The water beneath us was clear and fathomless as we trudged up the gangway, the sky a brilliant blue. Once aboard there was the hot bass hiss of the steam venting from the funnel, and everybody on the pier looking up at all of us on deck with curiosity and something like pity.
The lines were cast off, the horn sounded, BUHMP, BUHMP, then the final BUUUUUUUUHHMP! long and deep, a cry to the end of island days and ocean sunsets, to summer itself. The ship turned toward the mainland, belched black smoke, took up its course. The town grew smaller. Soon we were too far away to jump over the rail and swim back.
She found us a bench on the fantail of the ship. When nagged for money to spend at the ship’s snack bar, she referred us to a bruised apple in her purse. The flag, transparent in the slipstream, whipped against its staff. Below the rail lay the white churn of the screws leading back to the island. My mother sat upright, facing the bow, cigarette in hand, lost in thought. The three of us sat down on either side of her. We leaned on her shoulders as she smoked; the ship steamed toward home.
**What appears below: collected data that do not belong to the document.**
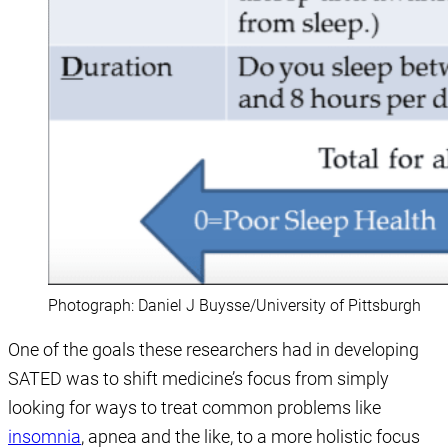
Photograph: Daniel J Buysse/University of Pittsburgh
One of the goals these researchers had in developing
SATED was to shift medicine’s focus from simply
looking for ways to treat common problems like
insomnia
, apnea and the like, to a more holistic focus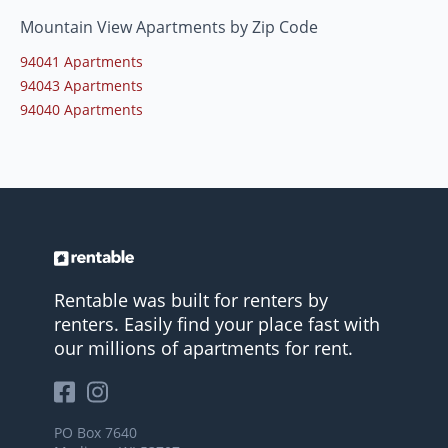
Mountain View Apartments by Zip Code
94041 Apartments
94043 Apartments
94040 Apartments
Rentable was built for renters by
renters. Easily find your place fast with
our millions of apartments for rent.
PO Box 7640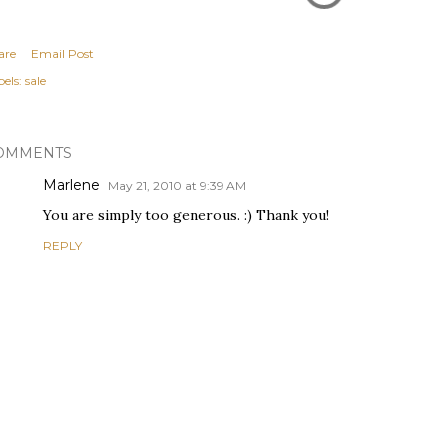
are
Email Post
els:
sale
OMMENTS
Marlene
May 21, 2010 at 9:39 AM
You are simply too generous. :) Thank you!
REPLY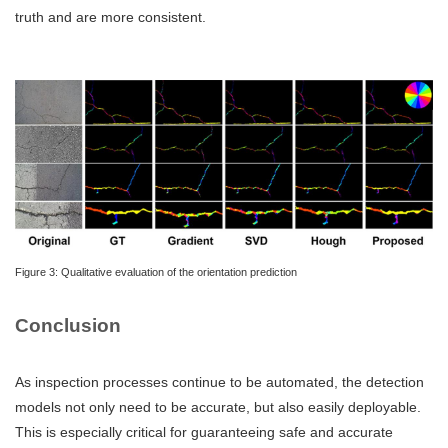
truth and are more consistent.
Figure 3: Qualitative evaluation of the orientation prediction
Conclusion
As inspection processes continue to be automated, the detection
models not only need to be accurate, but also easily deployable.
This is especially critical for guaranteeing safe and accurate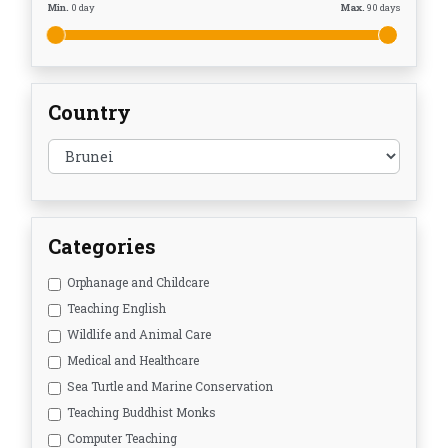
Min.
0
day
Max.
90
days
Country
Categories
Orphanage and Childcare
Teaching English
Wildlife and Animal Care
Medical and Healthcare
Sea Turtle and Marine Conservation
Teaching Buddhist Monks
Computer Teaching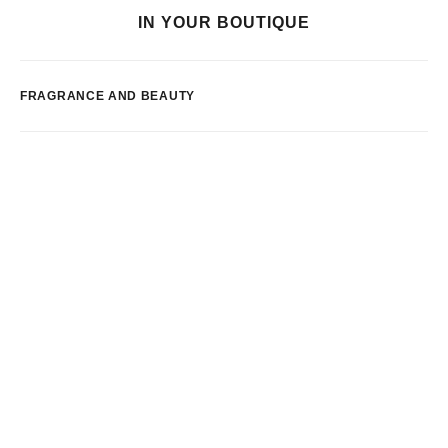
IN YOUR BOUTIQUE
FRAGRANCE AND BEAUTY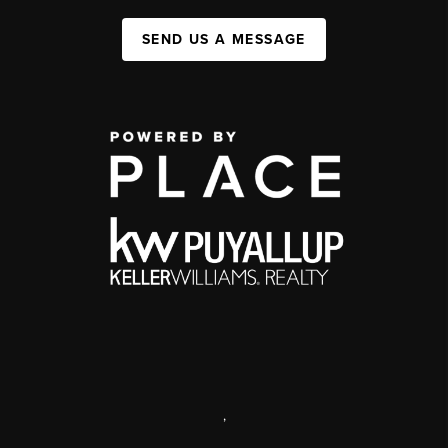
SEND US A MESSAGE
,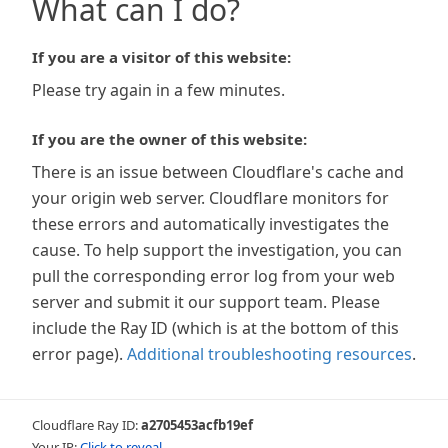
What can I do?
If you are a visitor of this website:
Please try again in a few minutes.
If you are the owner of this website:
There is an issue between Cloudflare's cache and
your origin web server. Cloudflare monitors for
these errors and automatically investigates the
cause. To help support the investigation, you can
pull the corresponding error log from your web
server and submit it our support team. Please
include the Ray ID (which is at the bottom of this
error page).
Additional troubleshooting resources
.
Cloudflare Ray ID:
a2705453acfb19ef
Your IP:
Click to reveal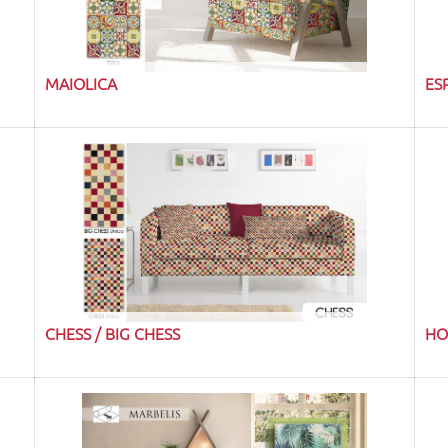
MAIOLICA
ES
CHESS / BIG CHESS
HO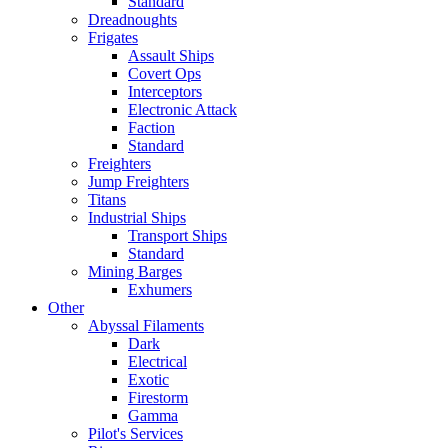
Standard
Dreadnoughts
Frigates
Assault Ships
Covert Ops
Interceptors
Electronic Attack
Faction
Standard
Freighters
Jump Freighters
Titans
Industrial Ships
Transport Ships
Standard
Mining Barges
Exhumers
Other
Abyssal Filaments
Dark
Electrical
Exotic
Firestorm
Gamma
Pilot's Services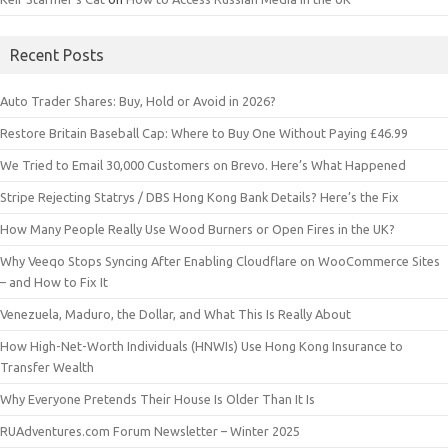
Recent Posts
Auto Trader Shares: Buy, Hold or Avoid in 2026?
Restore Britain Baseball Cap: Where to Buy One Without Paying £46.99
We Tried to Email 30,000 Customers on Brevo. Here’s What Happened
Stripe Rejecting Statrys / DBS Hong Kong Bank Details? Here’s the Fix
How Many People Really Use Wood Burners or Open Fires in the UK?
Why Veeqo Stops Syncing After Enabling Cloudflare on WooCommerce Sites
– and How to Fix It
Venezuela, Maduro, the Dollar, and What This Is Really About
How High-Net-Worth Individuals (HNWIs) Use Hong Kong Insurance to
Transfer Wealth
Why Everyone Pretends Their House Is Older Than It Is
RUAdventures.com Forum Newsletter – Winter 2025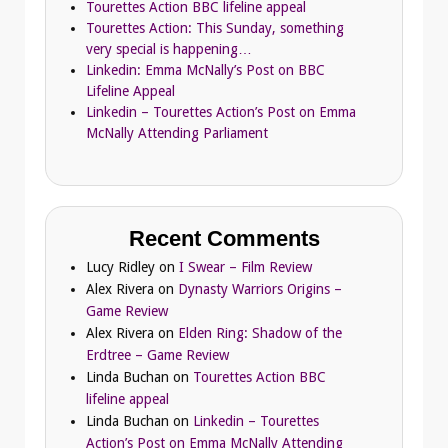
Tourettes Action BBC lifeline appeal
Tourettes Action: This Sunday, something
very special is happening…
Linkedin: Emma McNally’s Post on BBC
Lifeline Appeal
Linkedin – Tourettes Action’s Post on Emma
McNally Attending Parliament
Recent Comments
Lucy Ridley
on
I Swear – Film Review
Alex Rivera
on
Dynasty Warriors Origins –
Game Review
Alex Rivera
on
Elden Ring: Shadow of the
Erdtree – Game Review
Linda Buchan
on
Tourettes Action BBC
lifeline appeal
Linda Buchan
on
Linkedin – Tourettes
Action’s Post on Emma McNally Attending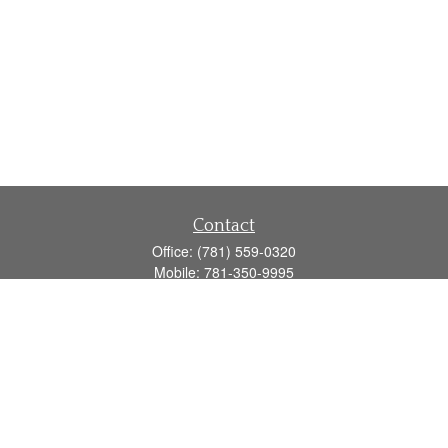
Contact
Office:
(781) 559-0320
Mobile:
781-350-9995
Fax:
(781) 559-0321
160 Gould Street
Suite 102
Needham,
MA
02494
info@goodmanadv.com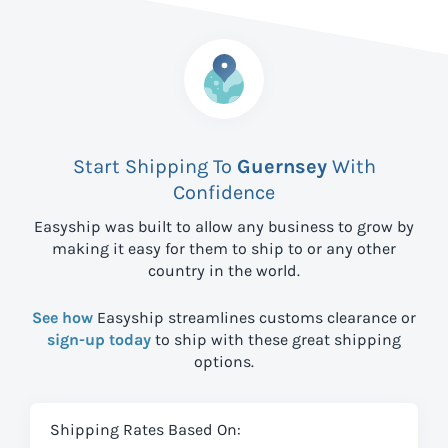
Start Shipping To
Guernsey
With
Confidence
Easyship was built to allow any business to grow by
making it easy for them to ship to
or any other
country in the world.
See how
Easyship streamlines customs clearance or
sign-up today
to ship with these great shipping
options.
Shipping Rates Based On: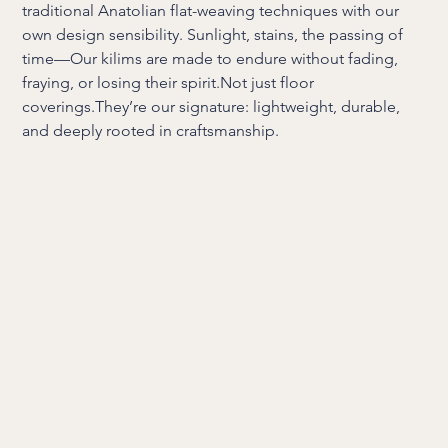
traditional Anatolian flat-weaving techniques with our
own design sensibility. Sunlight, stains, the passing of
time—Our kilims are made to endure without fading,
fraying, or losing their spirit.Not just floor
coverings.They’re our signature: lightweight, durable,
and deeply rooted in craftsmanship.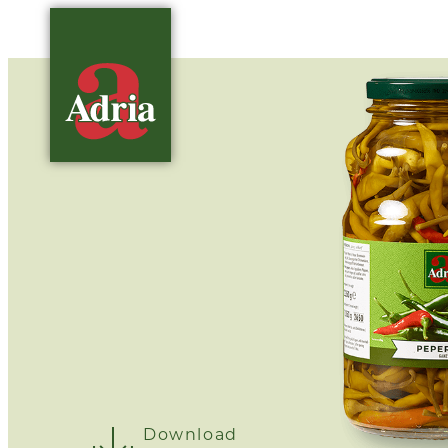
Download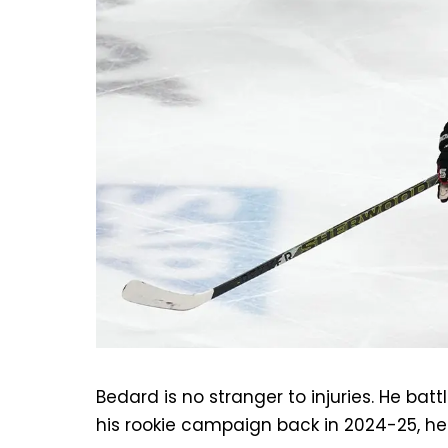
Bedard is no stranger to injuries. He batt
his rookie campaign back in 2024-25, he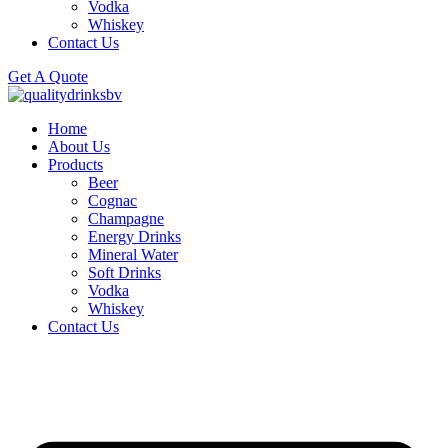
Vodka
Whiskey
Contact Us
Get A Quote
Home
About Us
Products
Beer
Cognac
Champagne
Energy Drinks
Mineral Water
Soft Drinks
Vodka
Whiskey
Contact Us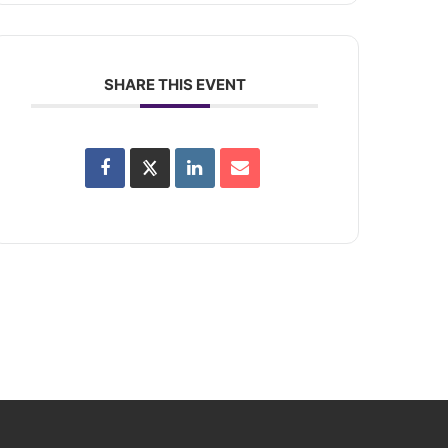
SHARE THIS EVENT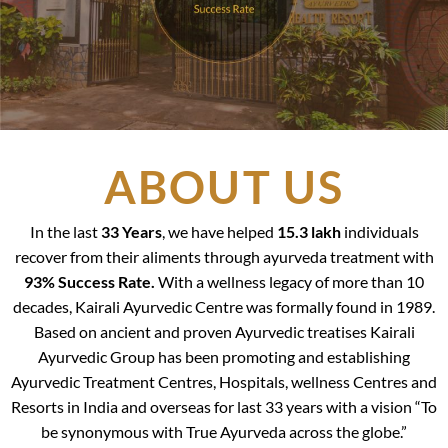
ABOUT US
In the last
33 Years
, we have helped
15.3 lakh
individuals
recover from their aliments through ayurveda treatment with
93% Success Rate.
With a wellness legacy of more than 10
decades, Kairali Ayurvedic Centre was formally found in 1989.
Based on ancient and proven Ayurvedic treatises Kairali
Ayurvedic Group has been promoting and establishing
Ayurvedic Treatment Centres, Hospitals, wellness Centres and
Resorts in India and overseas for last 33 years with a vision “To
be synonymous with True Ayurveda across the globe.”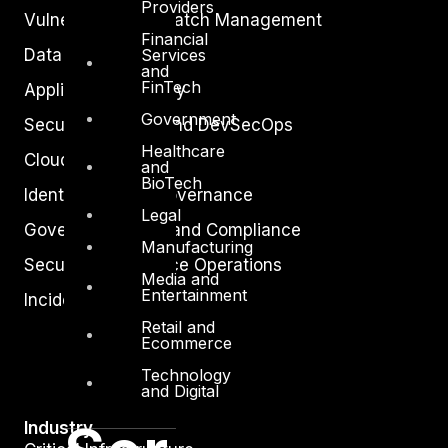
Providers
Vulnerability and Patch Management
Financial
Services
Data Protection
and
FinTech
Application Security
Government
Secure Software and DevSecOps
Healthcare
Cloud Security
and
BioTech
Identity Access Governance
Legal
Governance, Risk and Compliance
Manufacturing
Security Intelligence Operations
Media and
Entertainment
Incident Response
Retail and
Ecommerce
Technology
and Digital
Industry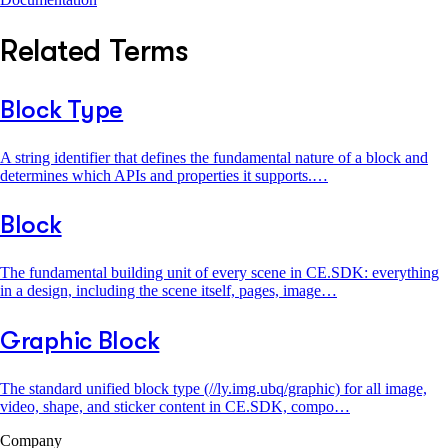
Related Terms
Block Type
A string identifier that defines the fundamental nature of a block and
determines which APIs and properties it supports.…
Block
The fundamental building unit of every scene in CE.SDK: everything
in a design, including the scene itself, pages, image…
Graphic Block
The standard unified block type (//ly.img.ubq/graphic) for all image,
video, shape, and sticker content in CE.SDK, compo…
Company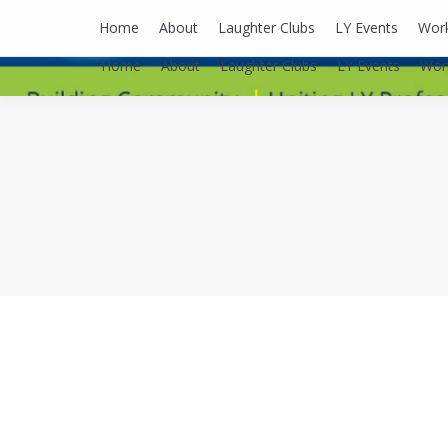
lyusaalexa@gmail.com
Home
About
Laughter Clubs
LY Events
Wor
Home
About
Laughter Clubs
LY Events
Wor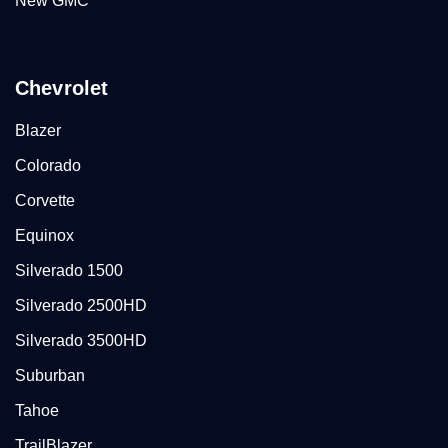
New GMC
Chevrolet
Blazer
Colorado
Corvette
Equinox
Silverado 1500
Silverado 2500HD
Silverado 3500HD
Suburban
Tahoe
TrailBlazer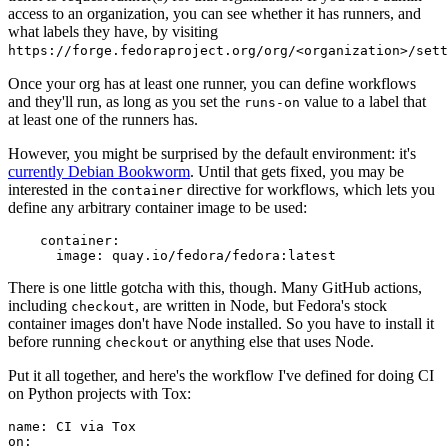
access to an organization, you can see whether it has runners, and
what labels they have, by visiting
https://forge.fedoraproject.org/org/<organization>/set
Once your org has at least one runner, you can define workflows
and they'll run, as long as you set the
value to a label that
runs-on
at least one of the runners has.
However, you might be surprised by the default environment: it's
currently Debian Bookworm
. Until that gets fixed, you may be
interested in the
directive for workflows, which lets you
container
define any arbitrary container image to be used:
container
:
image
:
quay.io/fedora/fedora:latest
There is one little gotcha with this, though. Many GitHub actions,
including
, are written in Node, but Fedora's stock
checkout
container images don't have Node installed. So you have to install it
before running
or anything else that uses Node.
checkout
Put it all together, and here's the workflow I've defined for doing CI
on Python projects with Tox:
name
:
CI via Tox
on
: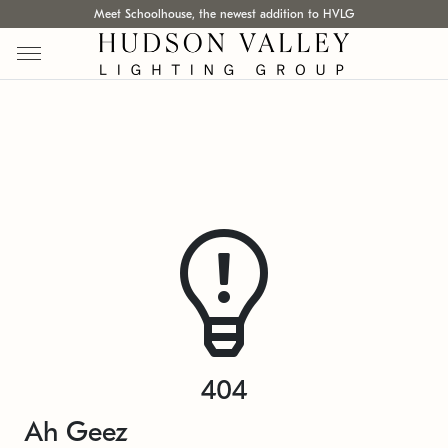
Meet Schoolhouse, the newest addition to HVLG
404
Ah Geez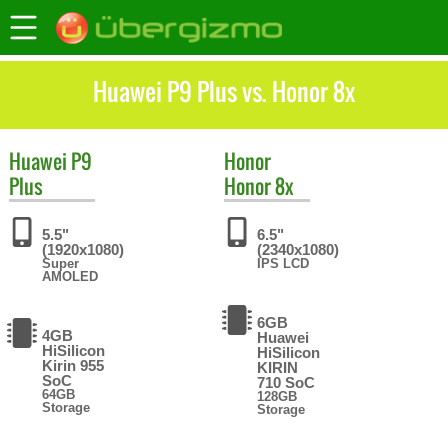
Huawei P9 Plus vs. Honor 8x
Huawei
P9
Honor
Plus
Honor 8x
5.5"
6.5"
(1920x1080)
(2340x1080)
Super
IPS LCD
AMOLED
6GB
4GB
Huawei
HiSilicon
HiSilicon
Kirin 955
KIRIN
SoC
710 SoC
64GB
128GB
Storage
Storage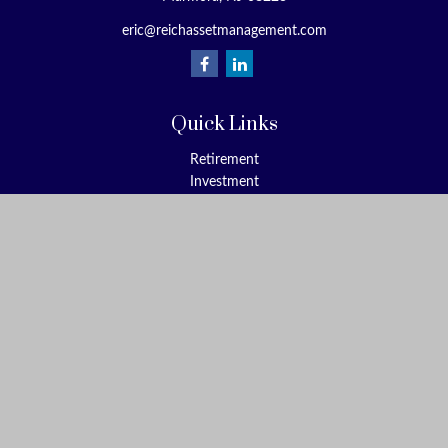
eric@reichassetmanagement.com
Quick Links
Retirement
Investment
Estate
Insurance
Tax
Money
Lifestyle
Latest Articles
All Videos
All Calculators
Check the background of your financial professional on FINRA's
BrokerCheck
.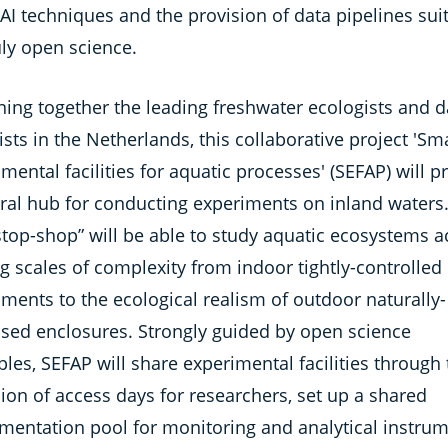
 AI techniques and the provision of data pipelines sui
uly open science.
ning together the leading freshwater ecologists and d
ists in the Netherlands, this collaborative project 'Sm
mental facilities for aquatic processes' (SEFAP) will p
tral hub for conducting experiments on inland waters.
stop-shop” will be able to study aquatic ecosystems a
g scales of complexity from indoor tightly-controlled
ments to the ecological realism of outdoor naturally-
ised enclosures. Strongly guided by open science
ples, SEFAP will share experimental facilities through
ion of access days for researchers, set up a shared
umentation pool for monitoring and analytical instrum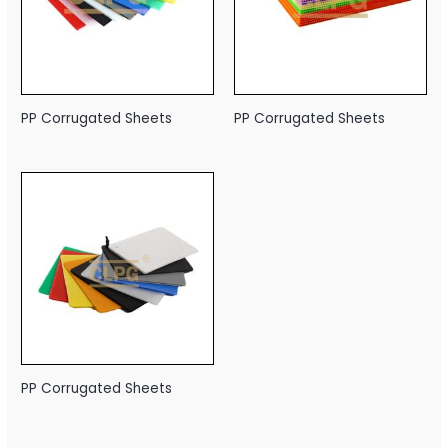
PP Corrugated Sheets
PP Corrugated Sheets
PP Corrugated Sheets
Sometimes now I reread her letters. She wrote frequently in a pleasing cursive, enclosed clippings and Far Side cartoons. She gave advice and admonishments:
“You may wish to soften some aspects of your personality,” she once wrote me.
In another, she asked, “Have you thought what would happen if you got _____ pregnant?”
She supported my decision to be a writer, even if she was skeptical. Enclosing a clipping about novelist Thomas Sanchez, she wondered: “Why must writers always look so soulful?”
The smell of cigarette smoke still reminds me of her. She started smoking at the age of fifteen and refused to quit. As teens, we mocked her dependency: Coffin nails, we called her cigarettes. Death sticks. We would start gasping and coughing when she lit up. Once we hollowed out a couple of them and filled them with match heads so they would ignite Roman candle–like when she lit them. In later years, we pleaded with her to stop.
From the estate, my brother requested her Volvo station wagon, which she had driven up to a few months before her death, and when he found a pack of her cigarettes in the glove box, he was careful not to throw them away. My mother baked my birthday cakes, ran races with me up and down our cul-de-sac when no one else would, and, when I was four years old and silent after the divorce, rode me on the back of her bicycle to the Easter Seals for speech therapy.
I now seldom see my brother and sister. Stuck in freeway traffic, I sometimes return us all to the island, to the old bed at that long-shuttered hotel, the black-and-white TV on, the incandescent lamp on the side table glowing yellow against the dark of the room, cool sea breezes pushing through the opened windows. I see my mother leaning against the headboard, us kids gathered round her — a world whole and safe. Relaxed, face intent, with one hand outstretched she traces with her cigarette an image — a line, a horizon, a face — something only she can see. The blue smoke wafts and rolls and turns on itself before rising to the ceiling to disappear.